Home > Article > Technology peripherals > NVIDIA opens a new era: "perpetual motion machine" for robot training data
Most of the previous synthetic data was used for AI large model training. This time, NVIDIA has built a "data granary" for robot training. One of the key reasons why the development pace of robot technology lags far behind other AI fields is Lack of data. With only 200 human demonstration source data, the system can directly generate 50,000 training data.
With AI's huge demand for data, data resources are almost exhausted.

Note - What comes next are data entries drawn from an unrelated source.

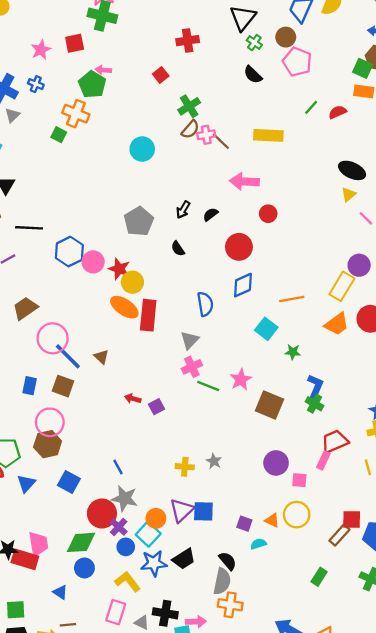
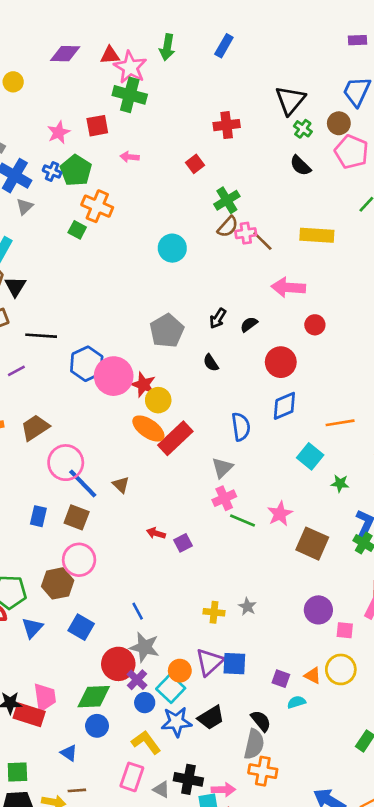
green pentagon: (92, 84) -> (76, 170), moved
pink circle: (93, 262) -> (114, 376), size x1.5
red rectangle: (148, 315) -> (175, 438), turned 40
pink circle: (50, 422) -> (79, 560), moved

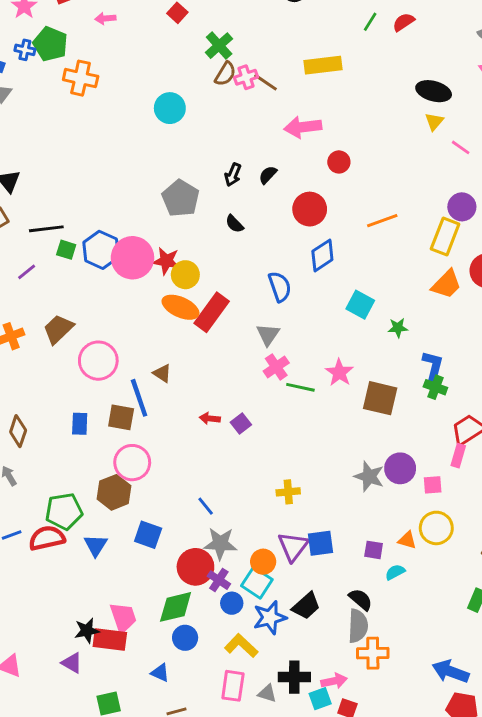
green square: (77, 230) -> (66, 250), moved
orange line: (340, 423) -> (382, 221), moved
blue line: (83, 483) -> (139, 398), moved, turned 36
gray star: (247, 607) -> (369, 476), moved, size x1.5

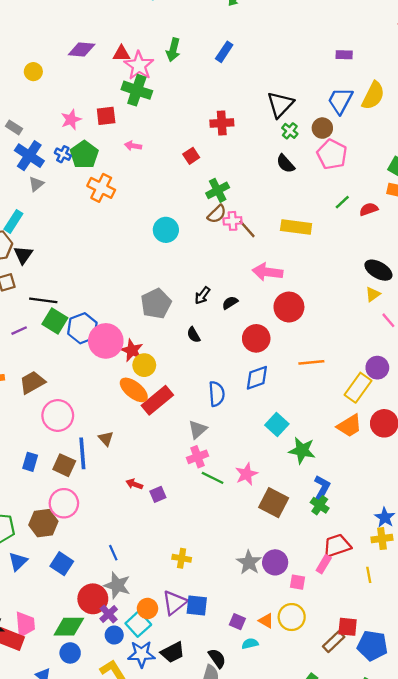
red circle: (339, 162) -> (289, 307), size x1.6
green square: (66, 250) -> (55, 321), size x1.5
green star: (398, 328) -> (302, 450), size x1.6

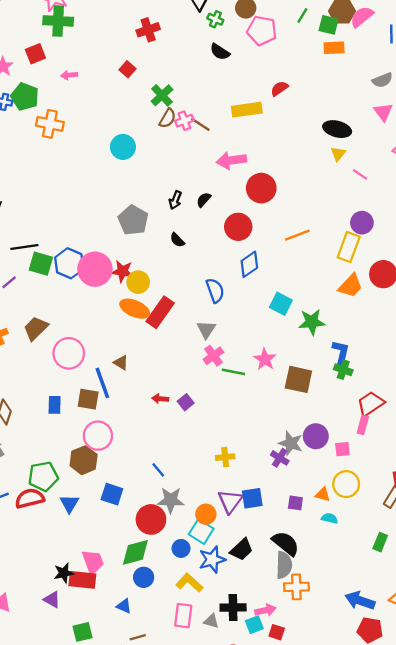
green line: (342, 202) -> (302, 15), moved
red semicircle: (369, 209) -> (279, 89), moved
purple cross: (109, 614) -> (280, 458), moved
cyan semicircle: (250, 644) -> (330, 518), moved, turned 42
black semicircle: (217, 658) -> (286, 543), size x1.4

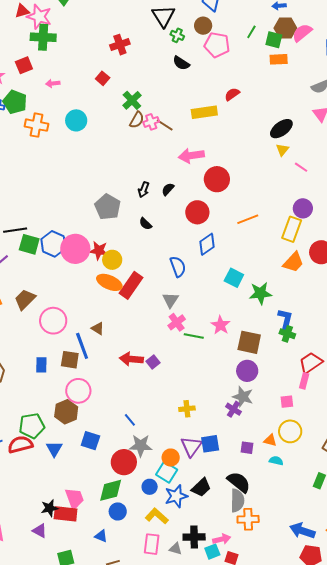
black ellipse: (337, 129) -> (281, 129), turned -50
cyan circle: (123, 147) -> (76, 120), moved
red arrow: (160, 399) -> (131, 359), size x1.6
purple circle: (316, 436) -> (247, 371), moved

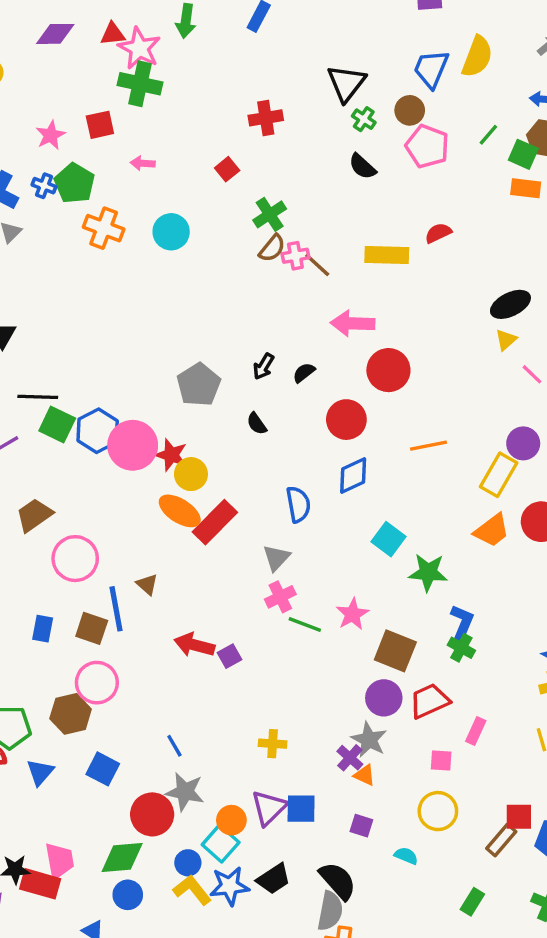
red trapezoid: (311, 363) -> (429, 701), moved
orange triangle: (270, 440) -> (365, 775), moved
yellow L-shape: (157, 516) -> (192, 890), moved

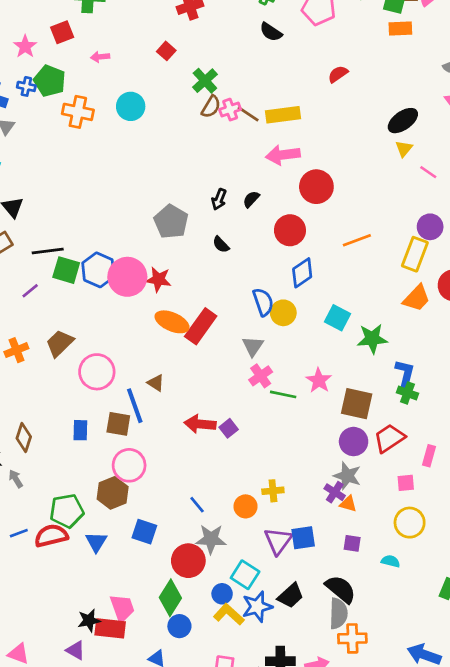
yellow rectangle: (387, 255) -> (283, 115), moved
yellow circle: (191, 474) -> (283, 313), moved
orange circle: (231, 820) -> (246, 506), moved
green diamond: (122, 857) -> (170, 598), turned -44

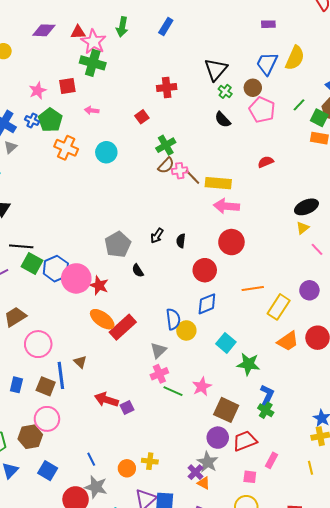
pink arrow: (283, 155) -> (226, 206), moved
black semicircle: (251, 199) -> (181, 241), turned -48
black semicircle: (221, 245) -> (138, 271), moved
yellow rectangle: (415, 254) -> (279, 307), moved

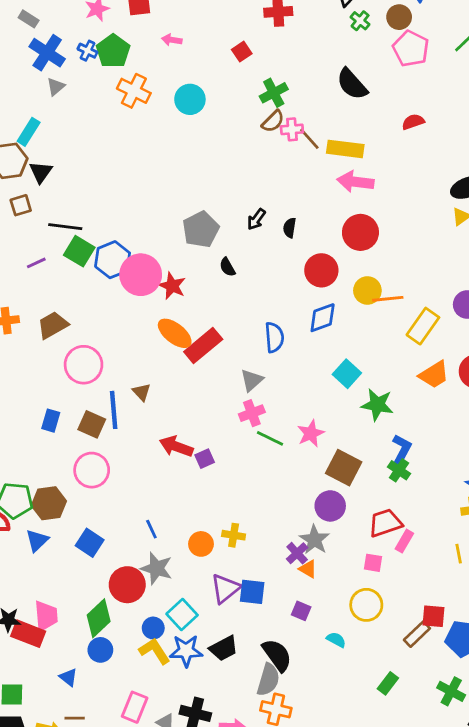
black semicircle: (223, 120) -> (352, 84), moved, size x1.4
yellow circle: (186, 330) -> (367, 290), moved
brown hexagon: (30, 437) -> (49, 503), moved
red trapezoid: (245, 441) -> (385, 523), moved

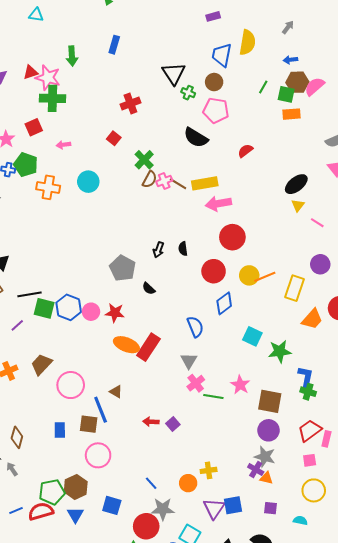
pink pentagon: (411, 49) -> (216, 110), moved
pink circle: (141, 275) -> (91, 312), size x0.6
red arrow: (176, 446) -> (151, 422), size x0.7

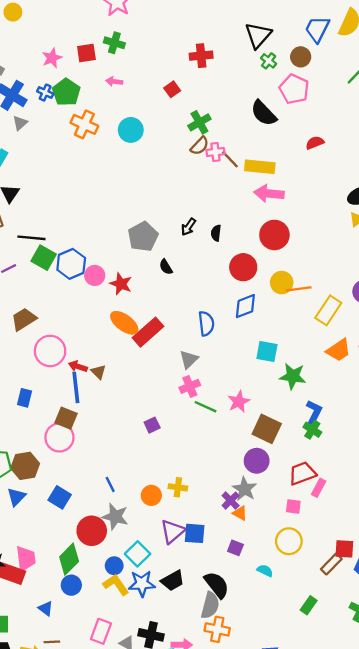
green cross: (52, 98) -> (114, 43), moved, size x0.7
cyan square: (252, 336) -> (267, 352), turned -30
red arrow: (151, 422) -> (78, 366), moved
brown square: (89, 424) -> (66, 418), moved

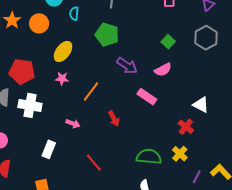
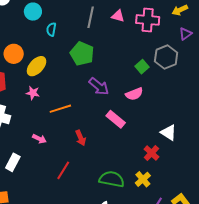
orange circle: (39, 23) -> (14, 54), moved
gray hexagon: (206, 38) -> (166, 57), moved
orange line: (91, 92) -> (60, 109), turned 30
red line: (94, 163) -> (63, 170), moved, turned 66

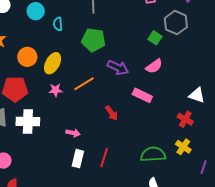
orange line: (60, 109) -> (84, 84), moved
red arrow: (81, 138) -> (112, 113), moved
white rectangle: (13, 162) -> (78, 159), moved

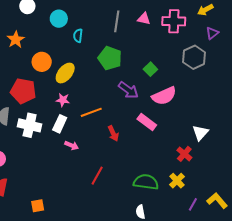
green square: (155, 38) -> (150, 69), moved
pink semicircle: (154, 66) -> (164, 96), size x1.4
orange line: (84, 84) -> (91, 112), moved
white triangle: (197, 95) -> (200, 133), turned 42
white rectangle: (78, 159) -> (60, 124), moved

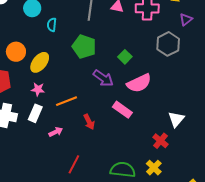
pink arrow: (72, 145) -> (56, 132), moved, turned -48

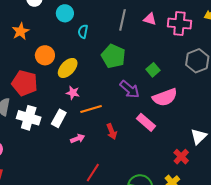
pink star: (38, 89) -> (73, 93), moved

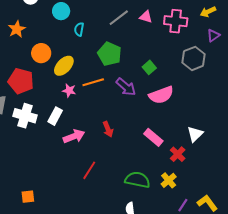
gray line: (123, 20) -> (119, 18), turned 40
orange line: (91, 109) -> (93, 82), moved
pink rectangle: (146, 122) -> (153, 137), moved
pink arrow: (78, 139) -> (74, 136), size x1.5

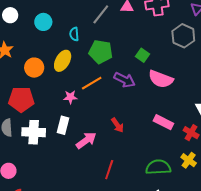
cyan semicircle: (79, 29) -> (74, 34), moved
yellow ellipse: (64, 66) -> (63, 61), moved
pink semicircle: (161, 95) -> (161, 79), turned 55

Therefore, various companies have begun to explore a "new way" to obtain data-"creating" their own data. However, most of the previous synthetic data was used for large AI model training. This time, NVIDIA created a "data granary" for robot training.
A recent research paper by Nvidia and the University of Texas at Austin introduces a system called "MimicGen" that can automatically generate large-scale robot training data sets with only a small number of human demonstrations. Nvidia senior scientist Jim Fan said the company will open source everything, including the generated data sets.
What is the size of the generated data? Using 10 human demonstrations, MimicGen can generate 1,000 synthetic examples; with 200 human demonstrations, MimicGen can directly generate 50,000 training data, involving 18 tasks and multiple simulation environments.
How is the generated data set?
MimicGen can "evolve" the same scene in different stages based on existing data:
It can also generate different data sets across a wide range of task reset distributions, including assembling items, pouring coffee, cleaning mugs, etc.:
Can generate different new robot arm demos:
In addition, there is also task data that requires long-term training:
Real world scene data is no problem either:
It is worth noting that the researchers compared the data generated by different source data sets. However, they found that the two sets of results were comparable - suggesting that "(source) data quality may not be as important in large-scale data mechanisms".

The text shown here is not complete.